三女神は時間を超えた景色を見せる──それはウマ娘たちの共通の認識であるはずだった。
しかしこれは違う。この詩には、敵意以外の何かが仕込まれている。
「珍しいことだわ。いつもなら景色もあるし、もっと意味の通る内容のはずなの」
そこまで言って、タルナはじっと考え込んだ。不意に巻いた風で、割烹着の裾が揺れる。
「まさかアスター、あなた……」
深く青い瞳がアスターを捉える。
「……なんでしょう?」
「いいえ考えすぎね。大丈夫。あなたは、守られている子だから」
「本当に、そうでしょうか」
アスターはわずかに耳を傾けた。超常的な存在を感知するウマ娘でも、盲信するほど単純ではない。
「あなたが今の立場にいることまでは、三女神様のお導きに違いないわ」
「まで、と仰いますと」
「時には、自分の力で選ばなければならないこともある。そう捉えてごらんなさい」
「ええと……背中を押していただいた、ということでしょうか」
「解釈はお任せするわ」タルナは満足げな笑顔を浮かべた。
「アスター、これだけは覚えておきなさい。
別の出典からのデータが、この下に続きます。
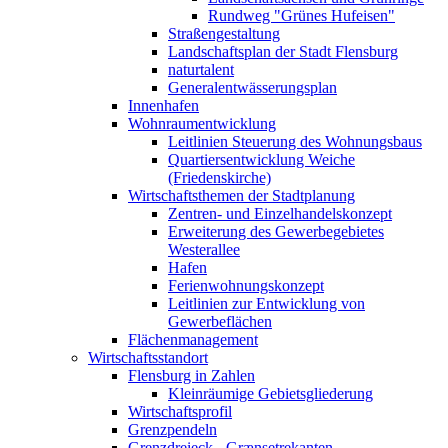
Rundweg "Grünes Hufeisen"
Straßengestaltung
Landschaftsplan der Stadt Flensburg
naturtalent
Generalentwässerungsplan
Innenhafen
Wohnraumentwicklung
Leitlinien Steuerung des Wohnungsbaus
Quartiersentwicklung Weiche
(Friedenskirche)
Wirtschaftsthemen der Stadtplanung
Zentren- und Einzelhandelskonzept
Erweiterung des Gewerbegebietes
Westerallee
Hafen
Ferienwohnungskonzept
Leitlinien zur Entwicklung von
Gewerbeflächen
Flächenmanagement
Wirtschaftsstandort
Flensburg in Zahlen
Kleinräumige Gebietsgliederung
Wirtschaftsprofil
Grenzpendeln
Grenzdreieck - Grænsetrekanten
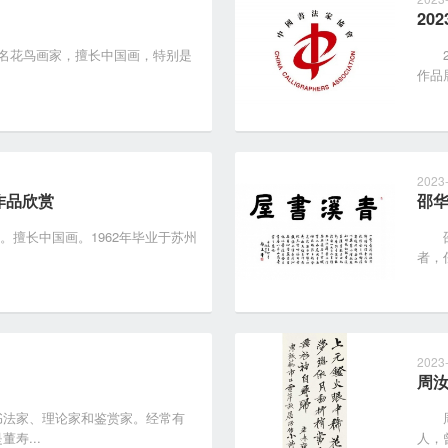
20
，著名花鸟画家，擅长中国画，特别是
20
作品
2023
作品欣赏
邵
。擅长中国画。1962年毕业于苏州
邵华
者，
2023
周
法家、理论家和鉴赏家。经常有
周汝
寿...
人，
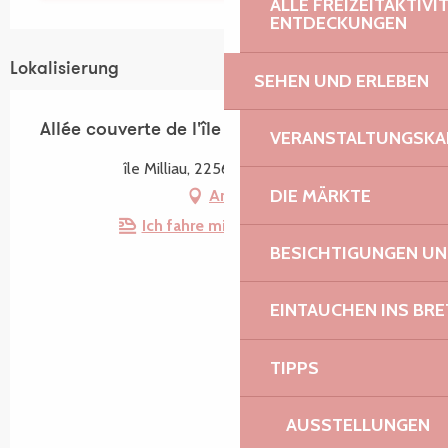
ALLE FREIZEITAKTIV
ENTDECKUNGEN
Lokalisierung
SEHEN UND ERLEBEN
Allée couverte de l'île Milliau
VERANSTALTUNGSKA
île Milliau, 22560 Trébeurden
DIE MÄRKTE
Anfahrt
Ich fahre mit dem Zug hin!
BESICHTIGUNGEN U
EINTAUCHEN INS BR
TIPPS
AUSSTELLUNGEN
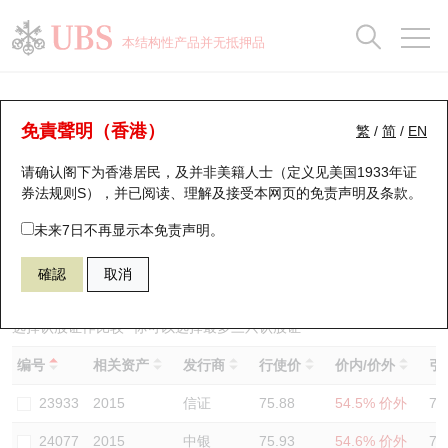
正股数据及市场统计
认股证分析仪
牛熊证分析仪
轮证市场统计
港股通资金流
瑞银轮证教室
认股证
牛熊证
本结构性产品并无抵押品
认股证搜寻
表现
图搜牛熊
表现
十大成交
港股通资金流
十大成交
瑞银轮证教室
认股证分析仪
瑞银认股证一览
街货统计
街货统计
十大升幅/跌幅
正股分析仪
持股比重
每月轮证大市专题
牛熊全景快搜
免責聲明（香港）
繁
/
简
/
EN
表现
街货统计
比较
请确认阁下为香港居民，及并非美籍人士（定义见美国1933年证
新发行瑞银认股证
比较
牛熊证搜寻
比较
十大认股证成交分布
二十大活跃股份
显示所有持股比重
轮证专栏
券法规则S），并已阅读、理解及接受本网页的
免责声明及条款
。
即将到期认股证
牛熊证街货分布图
十天股证占大市成交
恒指成份股
讲座及教育短片
24865 瑞银
认购
未来7日不再显示本免责声明。
2015 理想汽车－Ｗ
確認
取消
认股证到期结算价查找
正股牛熊证列表
资金流
国指成份股
认股证投资者教育
认股证分析仪
新发行瑞银牛熊证
街货统计
科指成份股
牛熊证投资者教育
选择认股证作比较
*你可以选择最多
三
只认股证
编号
相关资产
发行商
行使价
价内/价外
引
认股证速算机
已收回牛熊证剩余价值
三十大平均引伸波幅
相关资产沽空
认股证牛熊证常问问题
23933
2015
信证
75.88
54.5% 价外
76
引伸波幅比较图
即将到期牛熊证
业绩及经济日历
24077
2015
中银
75.93
54.6% 价外
78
誰かが守ってくれるのは、誰かの選択にもたれている間だけ。自分の足で立ち、自分の頭で考えて決断をした時、その結末は、自分だけに見届ける価値があるものになるのよ」
「見届ける価値、ですか」
「その先で何が起きても、それは選んだ自分だけのもの。……憂いも、後悔も、断絶もね。きっと、そういうものよ」
その時、アスターの中で何かが繋がった気がした。
自分で選んだものにこそ価値がある。それはいつの時代も変わらない真理だ。
耳を立てて、背筋を伸ばす。日没まであと一時間。決着をつけるには十分だ。
「ありがとうございます、マダム。すぐに行かねばなりません」
「ええ、お行きなさい」
タルナの力強い頷きに見送られて、アスターは再び学校区へと走り出した。
不意に、風が舞う。
──朽ち落ちた幹の中で、新たな林檎が空を目指した。器が地平に降る朝、紅い明星は北極星に成り変わる。
その声を聴いた者は、まだ、誰もいなかった。